* ACTION ITEM *
Among the entries below, find the line with "משווקים וחנויות", then quote it and each following line up to and including the line with "Socialdemokraternas partiledare Magdalena", and nothing else.

* TASK MATERIAL *

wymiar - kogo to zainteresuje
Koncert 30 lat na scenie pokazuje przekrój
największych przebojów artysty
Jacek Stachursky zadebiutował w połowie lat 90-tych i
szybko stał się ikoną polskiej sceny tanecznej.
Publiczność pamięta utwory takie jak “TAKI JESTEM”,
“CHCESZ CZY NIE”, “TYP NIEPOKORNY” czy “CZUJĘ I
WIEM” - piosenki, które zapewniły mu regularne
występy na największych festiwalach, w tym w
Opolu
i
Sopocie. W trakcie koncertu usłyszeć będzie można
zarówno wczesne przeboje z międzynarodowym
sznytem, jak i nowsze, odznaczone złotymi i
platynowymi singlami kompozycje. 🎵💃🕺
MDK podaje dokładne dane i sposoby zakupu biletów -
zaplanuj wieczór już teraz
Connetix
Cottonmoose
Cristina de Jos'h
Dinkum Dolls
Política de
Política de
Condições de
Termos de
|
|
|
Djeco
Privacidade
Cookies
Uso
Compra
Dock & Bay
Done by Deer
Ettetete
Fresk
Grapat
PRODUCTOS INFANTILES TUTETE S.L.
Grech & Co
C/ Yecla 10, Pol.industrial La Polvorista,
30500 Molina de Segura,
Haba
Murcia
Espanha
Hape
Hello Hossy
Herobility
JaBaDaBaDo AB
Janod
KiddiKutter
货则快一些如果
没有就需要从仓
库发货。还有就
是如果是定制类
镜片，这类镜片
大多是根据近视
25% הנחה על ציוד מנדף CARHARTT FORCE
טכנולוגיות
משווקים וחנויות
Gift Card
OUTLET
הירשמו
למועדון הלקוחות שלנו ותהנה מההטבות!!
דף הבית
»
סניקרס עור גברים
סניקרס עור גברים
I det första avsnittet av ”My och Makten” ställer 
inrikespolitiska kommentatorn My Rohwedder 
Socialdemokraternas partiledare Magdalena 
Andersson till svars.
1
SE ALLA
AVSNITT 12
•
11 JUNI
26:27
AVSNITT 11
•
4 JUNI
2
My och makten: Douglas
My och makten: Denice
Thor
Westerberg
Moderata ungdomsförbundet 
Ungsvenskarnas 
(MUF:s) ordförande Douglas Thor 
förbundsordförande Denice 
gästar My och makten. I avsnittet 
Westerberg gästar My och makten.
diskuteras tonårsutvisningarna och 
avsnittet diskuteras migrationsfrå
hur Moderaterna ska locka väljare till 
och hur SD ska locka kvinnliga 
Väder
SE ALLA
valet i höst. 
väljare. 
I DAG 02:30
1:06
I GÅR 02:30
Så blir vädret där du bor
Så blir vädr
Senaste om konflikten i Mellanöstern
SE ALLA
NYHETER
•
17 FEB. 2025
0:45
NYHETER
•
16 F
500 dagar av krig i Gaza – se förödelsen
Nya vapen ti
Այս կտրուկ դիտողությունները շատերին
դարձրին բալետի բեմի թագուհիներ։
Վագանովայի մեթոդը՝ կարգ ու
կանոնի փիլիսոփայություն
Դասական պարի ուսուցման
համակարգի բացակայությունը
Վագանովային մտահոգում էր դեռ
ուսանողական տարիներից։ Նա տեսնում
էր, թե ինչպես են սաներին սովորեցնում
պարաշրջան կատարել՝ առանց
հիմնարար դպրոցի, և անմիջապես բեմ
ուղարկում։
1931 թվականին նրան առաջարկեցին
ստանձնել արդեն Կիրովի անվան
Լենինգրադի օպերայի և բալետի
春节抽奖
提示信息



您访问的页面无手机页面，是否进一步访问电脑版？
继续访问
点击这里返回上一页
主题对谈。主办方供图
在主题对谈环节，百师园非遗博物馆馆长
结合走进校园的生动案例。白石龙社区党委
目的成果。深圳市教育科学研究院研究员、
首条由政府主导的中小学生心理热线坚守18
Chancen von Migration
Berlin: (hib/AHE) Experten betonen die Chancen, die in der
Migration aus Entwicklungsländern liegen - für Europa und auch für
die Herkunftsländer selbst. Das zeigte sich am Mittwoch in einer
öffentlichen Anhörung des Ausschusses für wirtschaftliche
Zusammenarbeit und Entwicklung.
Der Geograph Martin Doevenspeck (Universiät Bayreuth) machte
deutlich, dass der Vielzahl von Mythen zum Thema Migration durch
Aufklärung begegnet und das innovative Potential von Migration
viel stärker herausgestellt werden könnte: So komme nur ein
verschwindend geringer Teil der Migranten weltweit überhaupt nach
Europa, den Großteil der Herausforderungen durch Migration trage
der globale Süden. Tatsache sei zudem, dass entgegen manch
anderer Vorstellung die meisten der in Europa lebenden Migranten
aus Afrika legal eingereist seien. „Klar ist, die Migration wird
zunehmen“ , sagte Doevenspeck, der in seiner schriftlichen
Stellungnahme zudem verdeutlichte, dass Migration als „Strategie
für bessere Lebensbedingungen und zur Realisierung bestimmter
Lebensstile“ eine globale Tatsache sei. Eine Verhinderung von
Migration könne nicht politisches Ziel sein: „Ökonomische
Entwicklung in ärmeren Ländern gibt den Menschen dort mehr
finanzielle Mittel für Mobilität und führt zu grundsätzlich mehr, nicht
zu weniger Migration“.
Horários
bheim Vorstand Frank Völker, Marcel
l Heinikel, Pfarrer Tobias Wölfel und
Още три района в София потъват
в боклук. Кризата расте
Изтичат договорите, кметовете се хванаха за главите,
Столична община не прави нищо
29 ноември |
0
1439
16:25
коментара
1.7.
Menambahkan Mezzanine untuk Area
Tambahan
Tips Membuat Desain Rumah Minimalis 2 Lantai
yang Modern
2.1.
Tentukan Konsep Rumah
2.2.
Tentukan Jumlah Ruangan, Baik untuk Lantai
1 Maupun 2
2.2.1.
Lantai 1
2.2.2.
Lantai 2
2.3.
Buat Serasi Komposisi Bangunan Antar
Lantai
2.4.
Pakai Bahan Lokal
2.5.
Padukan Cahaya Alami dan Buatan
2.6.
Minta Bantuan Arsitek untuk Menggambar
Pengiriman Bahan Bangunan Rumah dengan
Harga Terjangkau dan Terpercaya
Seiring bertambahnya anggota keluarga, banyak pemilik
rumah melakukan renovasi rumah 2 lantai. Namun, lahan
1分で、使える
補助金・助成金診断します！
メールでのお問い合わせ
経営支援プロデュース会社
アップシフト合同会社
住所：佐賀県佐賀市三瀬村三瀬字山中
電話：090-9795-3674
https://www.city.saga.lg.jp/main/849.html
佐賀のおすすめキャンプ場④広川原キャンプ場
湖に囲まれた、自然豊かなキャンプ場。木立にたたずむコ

* ANSWER TO THIS PROBLEM *
משווקים וחנויות
Gift Card
OUTLET
הירשמו
למועדון הלקוחות שלנו ותהנה מההטבות!!
דף הבית
»
סניקרס עור גברים
סניקרס עור גברים
I det första avsnittet av ”My och Makten” ställer 
inrikespolitiska kommentatorn My Rohwedder 
Socialdemokraternas partiledare Magdalena 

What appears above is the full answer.